* [ACTIVITY] Excluding pictures, transcribe precisely the lines from the one containing "kumentar om å" to the final line of the listing below, inclusive, and nothing more.

[[ EXTRACTED DATA open ]]

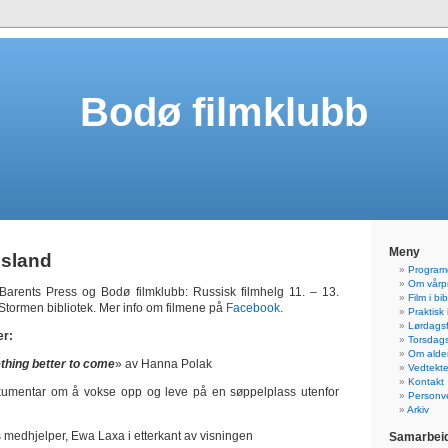
Bodø filmklubb
Meny
sland
Programo
Om vårp
arents Press og Bodø filmklubb: Russisk filmhelg 11. – 13.
Film i bi
Stormen bibliotek. Mer info om filmene på
Facebook
.
Praktisk
Lørdagsf
er:
Torsdagsf
Om alde
hing better to come
» av Hanna Polak
Vedtekte
Kontakt
kumentar om å vokse opp og leve på en søppelplass utenfor
Personve
Arkiv
medhjelper, Ewa Laxa i etterkant av visningen
Samarbeid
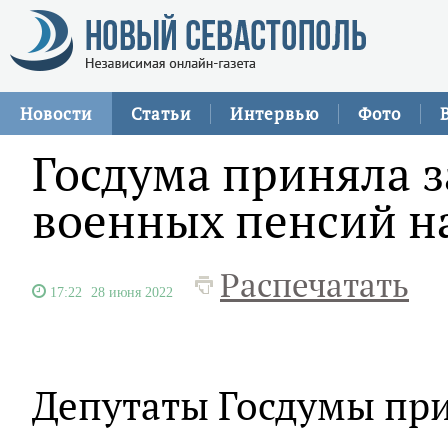
Новости
Статьи
Интервью
Фото
Госдума приняла з
военных пенсий н
Распечатать
17:22
28 июня 2022
Депутаты Госдумы при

[[ EXTRACTED DATA closed ]]

* [SOLUTION]
kumentar om å vokse opp og leve på en søppelplass utenfor
Personve
Arkiv
medhjelper, Ewa Laxa i etterkant av visningen
Samarbeid
Новости
Статьи
Интервью
Фото
Госдума приняла з
военных пенсий н
Распечатать
17:22
28 июня 2022
Депутаты Госдумы при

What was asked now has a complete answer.